● Problem details
Lines containing the word "מידע" are the ones to copy from the records below.

● Data provided
***

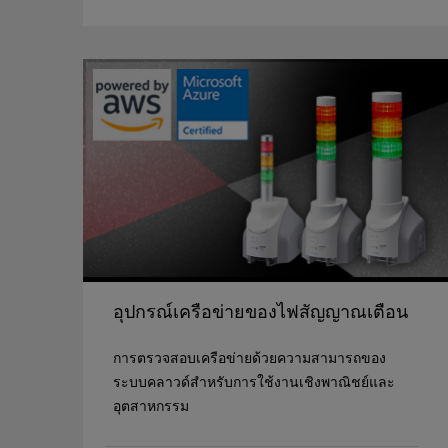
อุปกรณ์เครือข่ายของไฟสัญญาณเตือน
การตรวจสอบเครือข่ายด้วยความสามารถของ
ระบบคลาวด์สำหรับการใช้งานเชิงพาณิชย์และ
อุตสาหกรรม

***

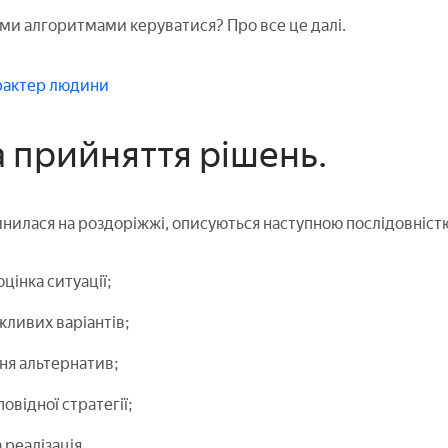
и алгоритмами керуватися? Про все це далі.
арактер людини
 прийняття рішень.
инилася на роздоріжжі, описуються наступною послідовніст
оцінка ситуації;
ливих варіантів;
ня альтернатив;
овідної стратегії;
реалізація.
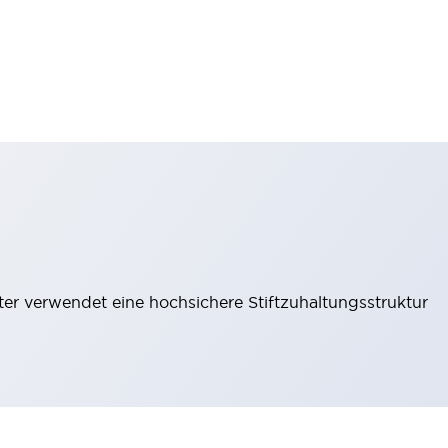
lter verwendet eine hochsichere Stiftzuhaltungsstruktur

***

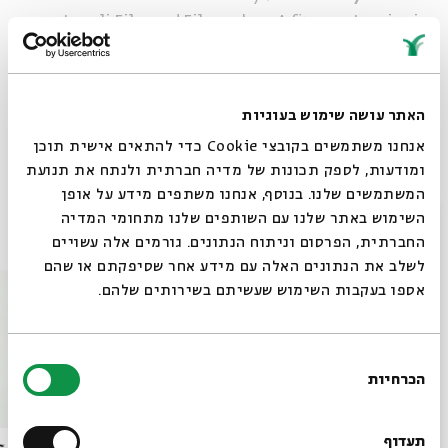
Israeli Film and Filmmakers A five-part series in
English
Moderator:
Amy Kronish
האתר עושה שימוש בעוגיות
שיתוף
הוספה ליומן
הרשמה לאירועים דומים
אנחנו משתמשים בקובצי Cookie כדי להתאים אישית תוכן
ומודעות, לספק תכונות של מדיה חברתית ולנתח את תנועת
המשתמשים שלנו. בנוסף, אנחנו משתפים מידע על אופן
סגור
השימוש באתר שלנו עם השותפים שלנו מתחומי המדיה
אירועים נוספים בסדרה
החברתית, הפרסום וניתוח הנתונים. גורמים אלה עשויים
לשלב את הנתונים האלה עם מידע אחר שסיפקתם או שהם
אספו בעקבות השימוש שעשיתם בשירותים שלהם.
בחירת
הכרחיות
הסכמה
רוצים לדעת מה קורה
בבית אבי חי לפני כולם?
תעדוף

***

● Solution
המשתמשים שלנו. בנוסף, אנחנו משתפים מידע על אופן
לשלב את הנתונים האלה עם מידע אחר שסיפקתם או שהם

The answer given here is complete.